Timothy Hutton does great work in the dual roles, conveying the dichotomy of the creative soul and the darkness within. Michael Rooker gives a great performance in a rare good guy role. There are some great set pieces within that use the narrative hook well.
Romero’s filmmaking is very strong here, the rare time he had a decent budget to helm a picture. He really understood how to get the King voice onto the screen while still retaining his own authorial voice. Knowing how many times he tried to get King’s work on screen only to be reamed out by the money men is just sad. We could have been blessed with more King and more Romero. This is when we hit the money stretch where you can bet your bottom dollar that the movies henceforth are really worth watching in a big way.
14. 1408 (2007)
This is a complete 180 from the first movie on this list that John Cusack showed up in. Whereas that movie was a complete failure on every level with a Cusack that had checked out as quickly as his paycheck cleared, this movie has Cusack invested. It also had Samuel L. Jackson showing up in a more memorable and worthy turn, giving him the very Sam Jackson line, “It’s an evil fucking room.”

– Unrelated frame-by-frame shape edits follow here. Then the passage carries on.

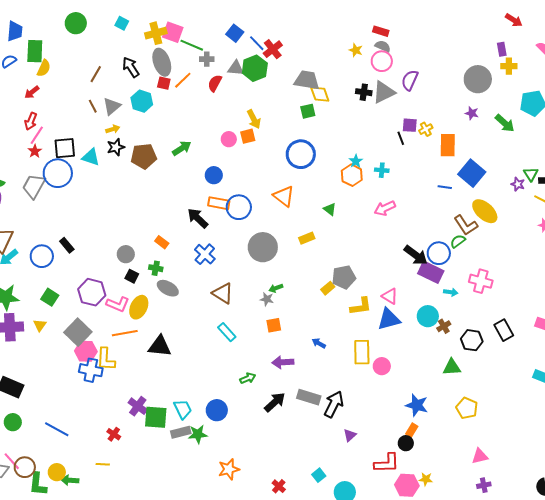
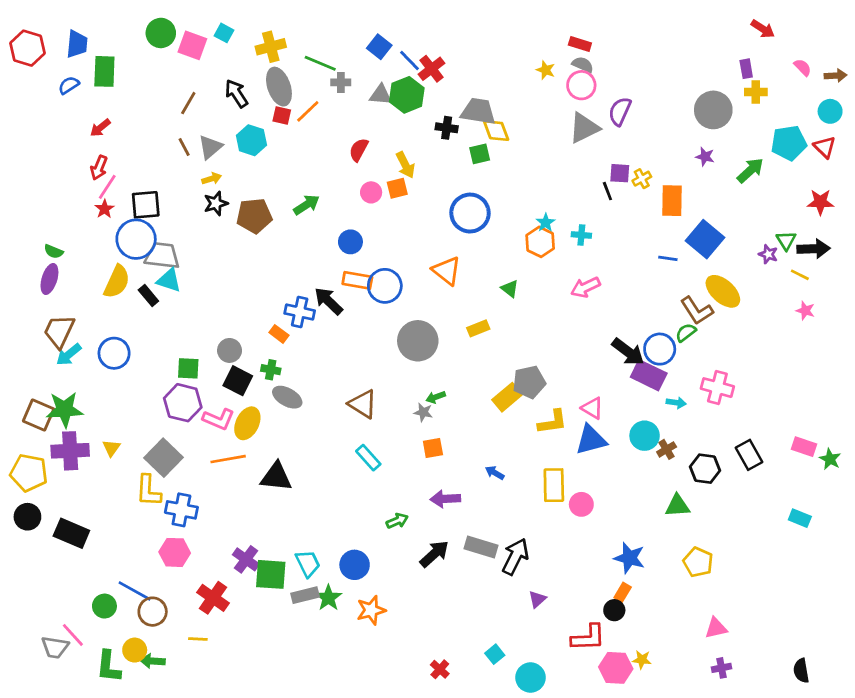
pink square: (173, 32) -> (192, 45), moved
yellow semicircle: (44, 68) -> (117, 282), moved, size x1.4
red semicircle: (215, 83) -> (359, 150), moved
black cross: (364, 92) -> (447, 128), moved
green arrow: (505, 123) -> (750, 170), turned -85
cyan triangle: (91, 157) -> (169, 280), moved
gray trapezoid: (34, 186) -> (162, 256), moved, turned 68
black rectangle: (67, 245) -> (148, 295), moved
blue cross: (205, 254) -> (300, 312), moved, turned -30
black square: (132, 276) -> (238, 381), size x1.5
yellow rectangle: (328, 288) -> (507, 397), size x1.5
green square: (50, 297) -> (188, 368), moved, turned -30
pink hexagon: (86, 351) -> (175, 552), moved
yellow L-shape: (106, 359) -> (148, 491), moved
green circle: (13, 422) -> (104, 606), moved
red cross: (114, 434) -> (213, 598), size x1.6
green star: (198, 434) -> (328, 598), turned -30
brown circle: (25, 467) -> (153, 612), moved
orange star: (229, 469) -> (371, 610), moved

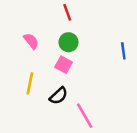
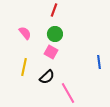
red line: (67, 12) -> (54, 10), turned 40
blue line: (123, 51) -> (99, 62), moved

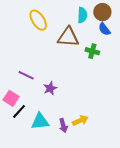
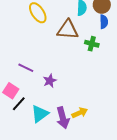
blue semicircle: (104, 29) -> (104, 22), turned -144
cyan triangle: (40, 121) -> (40, 114), turned -30
purple arrow: (63, 125) -> (63, 118), size x1.5

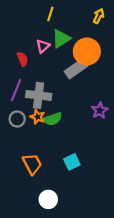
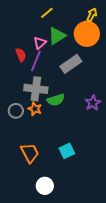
yellow line: (50, 14) -> (47, 13), turned 32
orange circle: (87, 51) -> (87, 34), moved
purple line: (16, 90) -> (36, 61), moved
green semicircle: (53, 119) -> (56, 100), moved

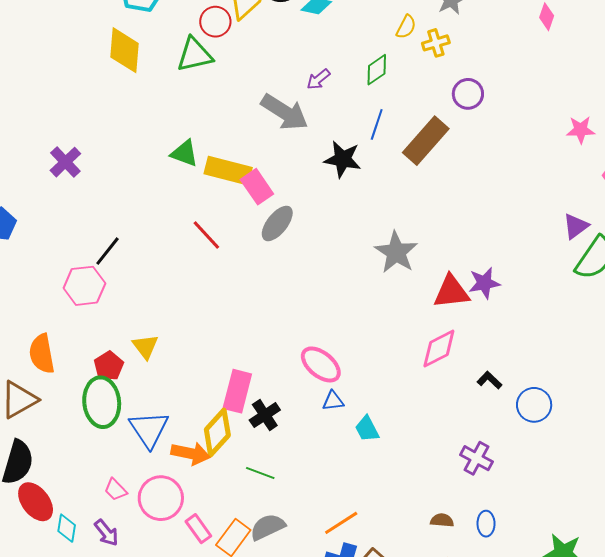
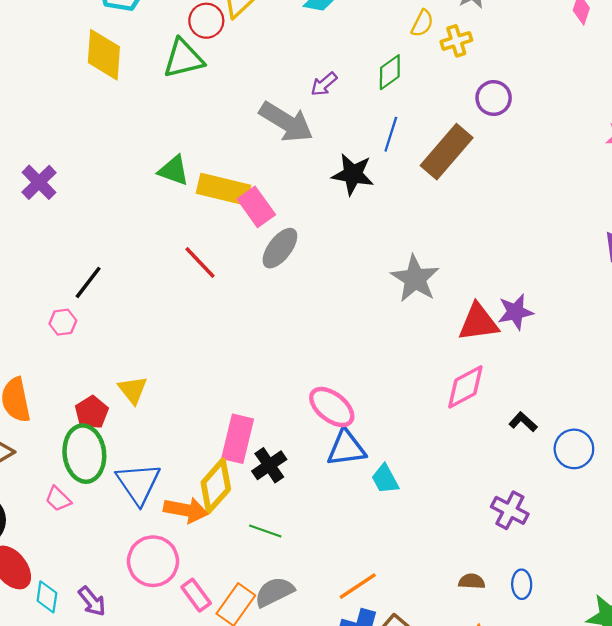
pink hexagon: (84, 286) -> (63, 322), size x0.6
blue triangle: (333, 401) -> (346, 448), size x1.6
pink trapezoid: (116, 490) -> (58, 499), moved

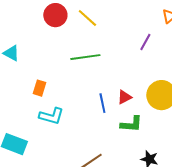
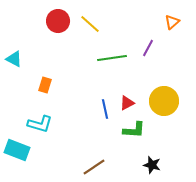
green line: (85, 57) -> (112, 58), moved
orange rectangle: (39, 88) -> (45, 85), moved
cyan L-shape: (51, 116) -> (40, 124), moved

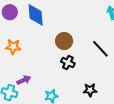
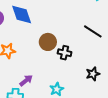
brown circle: (64, 41) -> (48, 42), moved

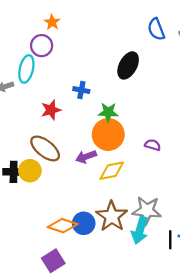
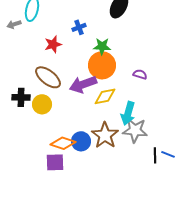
blue cross: (81, 90) -> (79, 27), turned -32
purple arrow: (86, 157) -> (83, 84), size x1.5
yellow circle: (30, 171) -> (42, 104), moved
cyan arrow: (140, 230) -> (128, 113), moved
purple square: (53, 261) -> (55, 162), moved, turned 30

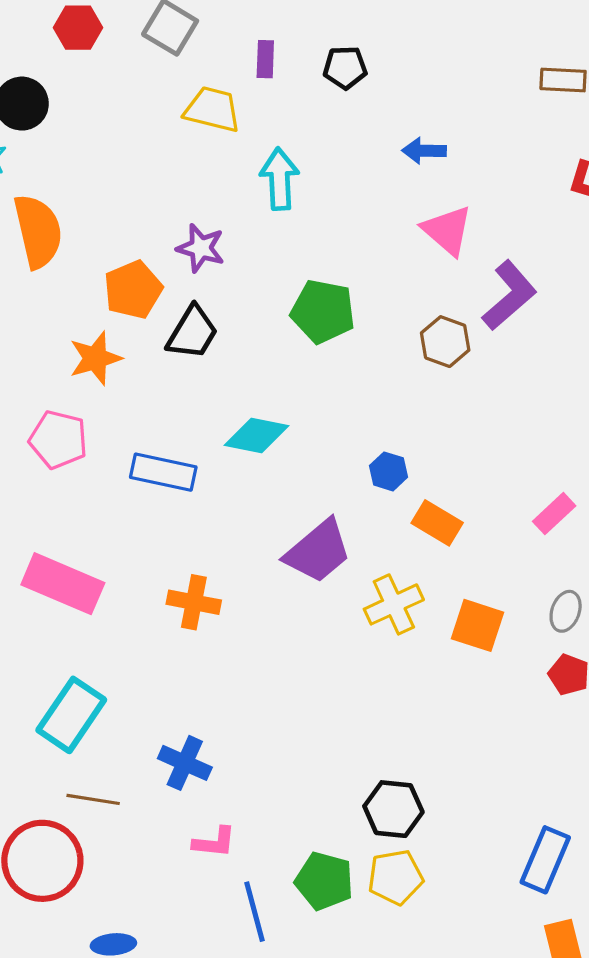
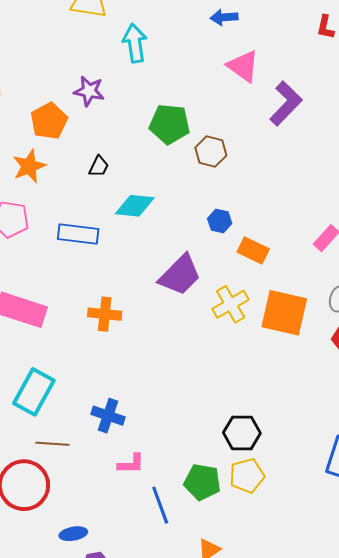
black trapezoid: (192, 333) -> (99, 166), moved, size x0.6
brown hexagon: (445, 342) -> (211, 151), moved
orange square: (477, 625) -> (284, 313), size x1.4

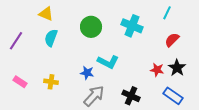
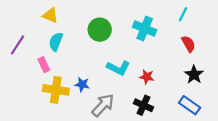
red semicircle: (172, 40) -> (188, 44), turned 105
red star: (157, 70) -> (147, 77), moved
blue star: (87, 73) -> (82, 84), moved
pink rectangle: (20, 82) -> (44, 65), moved, turned 32
yellow cross: (51, 82) -> (56, 90), size x1.6

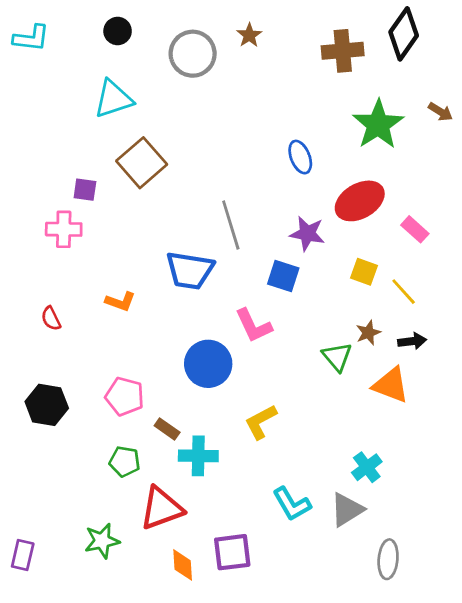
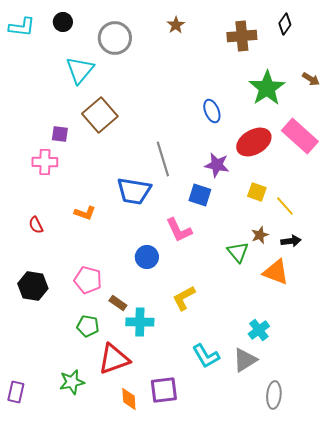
black circle: (118, 31) -> (63, 22), moved
black diamond: (404, 34) -> (285, 24), size x0.6
gray circle: (193, 54) -> (115, 38), moved
cyan triangle: (113, 99) -> (80, 70), turned -32
pink rectangle: (415, 229) -> (300, 136), moved, size x1.8
blue circle: (208, 364) -> (147, 257), size x0.7

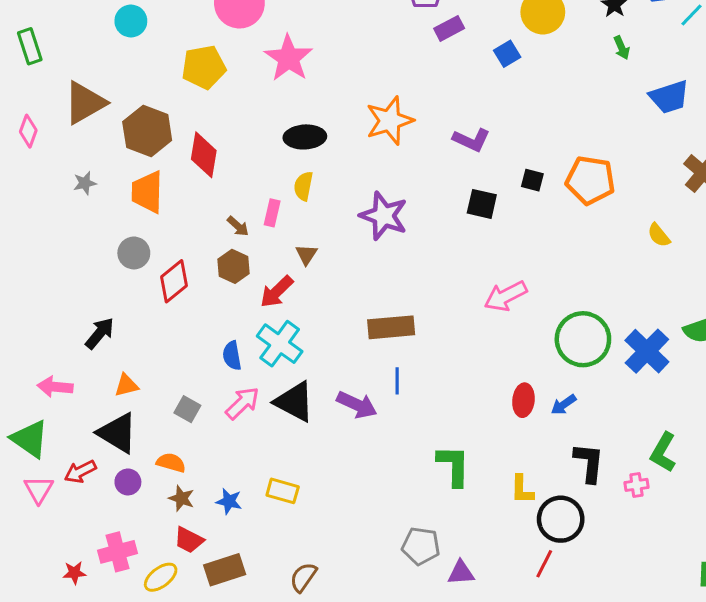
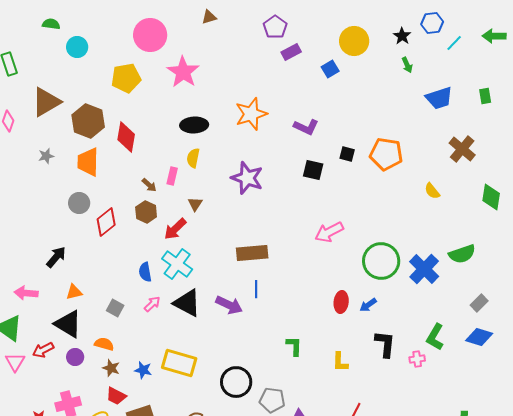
pink arrow: (242, 403) -> (152, 304), size x0.7
green L-shape: (454, 466) -> (294, 346), size x0.7
yellow rectangle: (283, 491) -> (179, 363), size x1.6
black circle: (561, 519) -> (236, 382), moved

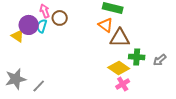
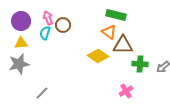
purple circle: (29, 25) -> (21, 21), moved
yellow triangle: (18, 36) -> (21, 43), turned -40
yellow diamond: (119, 68) -> (98, 56), moved
gray star: (16, 79) -> (19, 64), moved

What follows is a well-made riff on stuff that was done in “The Shining” but on a much smaller scale, with a man reckoning with his past in an evil room that drives him to the brink, making him confront his grief. Although it’s a more outwardly trippy entry than “The Shining,” it ends on a much less bleak note.
It’s a strong character piece that fits very well into the King oeuvre while building on a short story. It’s not completely like the story, but close enough to considered faithful. What keeps this movie back from other entries above it is that it lacks a clear iconography that launches the other movies into classic status.
13. The Shining (1980)
This was the second movie based on King’s work (although “Salem’s Lot” was turned into a TV movie a year prior). De Palma’s work on “Carrie” was classic and super successful and iconic, but Stanley Kubrick taking on the work was immediately greeted with such excitement that it was pretty much predestined to be a classic. And it was.
People love this movie. It is treated like some holy grail of cinema, the scariest movie ever made. But… it really isn’t. The tone of the piece is great and the visual work that Kubrick brings to the piece is as usual very strong. But there’s something missing. It probably starts with how divergent it is from King’s work.
This is very much a different beast than King’s book, a book that was very personal for him. It was a story dealing with his alcoholism in a genre setting, his fear of failing his family due to said addiction. There was a humanity to it that is sorely lacking in Kubrick’s version.
Jack Nicholson is clearly crazy from the beginning, so there’s no real drama in watching him go stir crazy in this place. The movie also tries for ambiguity in the haunting aspect, although it is clearly putting its foot on the supernatural side. So it takes some of the heat off of itself, taking away from Nicholson’s arc. His clearly crazy, there’s nothing else to it, and he is taken in by a supernatural force. And it doesn’t help that his family is so annoying and horribly cast that you want them to die.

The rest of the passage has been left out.